Instructions to follow:
Among the lines below, take the one holding "Centro de Lazer", the one holding "Biro na W.G", and all lines between them. Set them down exactly.

Top of Data supplied

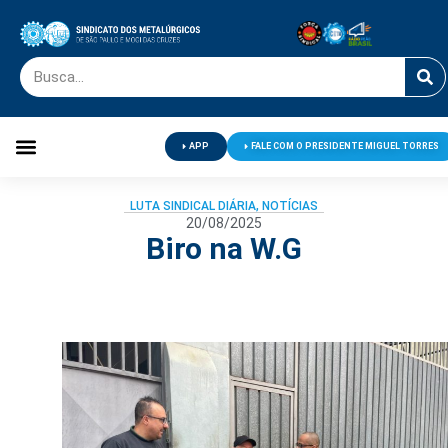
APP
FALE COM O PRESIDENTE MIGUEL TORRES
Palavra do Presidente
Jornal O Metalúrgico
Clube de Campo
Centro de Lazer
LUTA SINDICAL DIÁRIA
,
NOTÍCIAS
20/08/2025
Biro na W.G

Bottom of Data supplied
Top of Data supplied

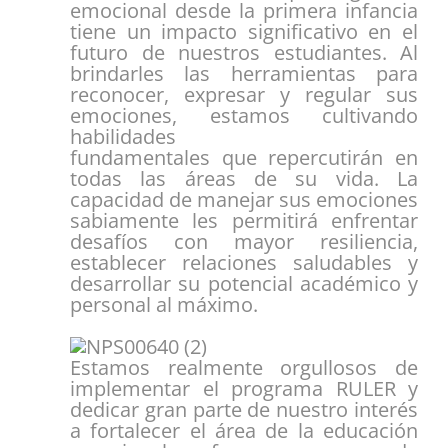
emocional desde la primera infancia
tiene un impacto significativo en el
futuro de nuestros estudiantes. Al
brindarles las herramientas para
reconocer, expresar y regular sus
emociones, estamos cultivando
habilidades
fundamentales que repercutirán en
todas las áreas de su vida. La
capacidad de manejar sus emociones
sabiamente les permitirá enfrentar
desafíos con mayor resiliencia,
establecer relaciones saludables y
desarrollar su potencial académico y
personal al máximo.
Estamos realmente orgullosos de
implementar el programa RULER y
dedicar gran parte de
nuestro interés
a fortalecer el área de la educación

Bottom of Data supplied
Top of Data supplied

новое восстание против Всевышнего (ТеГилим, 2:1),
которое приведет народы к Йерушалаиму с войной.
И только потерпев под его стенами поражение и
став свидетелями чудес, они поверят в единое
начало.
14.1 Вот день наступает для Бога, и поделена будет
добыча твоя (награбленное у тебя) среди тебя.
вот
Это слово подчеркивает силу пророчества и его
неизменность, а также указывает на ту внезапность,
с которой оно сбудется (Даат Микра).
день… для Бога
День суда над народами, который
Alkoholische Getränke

Bottom of Data supplied

Written response:
Centro de Lazer
LUTA SINDICAL DIÁRIA
,
NOTÍCIAS
20/08/2025
Biro na W.G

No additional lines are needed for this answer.